The basics of the interface between the core interpreter and the expression language plug-in are shown in listing 2. Each plug-in provides a state_component_factory interface. The core iterates over these, passing the expression language specified by the document author as a parameter. A plug-in that implements this language will return its implementation, and the iterating stops.

Now the core calls declare_state passing the <state> element to initialize the data model. During runtime, methods such as set_value and bool_expression are called to implement the corresponding SMIL State elements and attributes. StateChanged events are implemented by the core calling want_state_change to signal its interest in changes to a specific data model item. The plug-in will now call on_state_change whenever the item is modified.

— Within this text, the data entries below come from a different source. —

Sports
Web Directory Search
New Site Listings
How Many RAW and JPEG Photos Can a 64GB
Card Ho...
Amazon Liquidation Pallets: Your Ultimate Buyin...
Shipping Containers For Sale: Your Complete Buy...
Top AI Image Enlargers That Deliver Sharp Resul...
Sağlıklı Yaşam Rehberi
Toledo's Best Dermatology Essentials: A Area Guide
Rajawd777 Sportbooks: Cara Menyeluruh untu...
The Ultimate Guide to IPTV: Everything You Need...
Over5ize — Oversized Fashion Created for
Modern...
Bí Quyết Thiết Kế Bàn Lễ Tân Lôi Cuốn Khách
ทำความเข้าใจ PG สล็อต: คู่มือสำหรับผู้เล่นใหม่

The advantage of using plug-in modules and a factory class for implementing the data model and expression language is that it enables multiple implementations. One use for multiple implementations is the selection of the SMIL State expression language: the Python-state factory will return its implementation only if the SMIL author has specified that Python is to be used as the expression language. Another use of the factory class is that it allows plug-ins to dynamically determine whether they are applicable: both XPath-WebKit-state and XPath-standalone-state implement XPath as the expression language, but XPath-WebKit-state will only return its implementation after determining that the SMIL interpreter is currently hosted in a WebKit plug-in [1].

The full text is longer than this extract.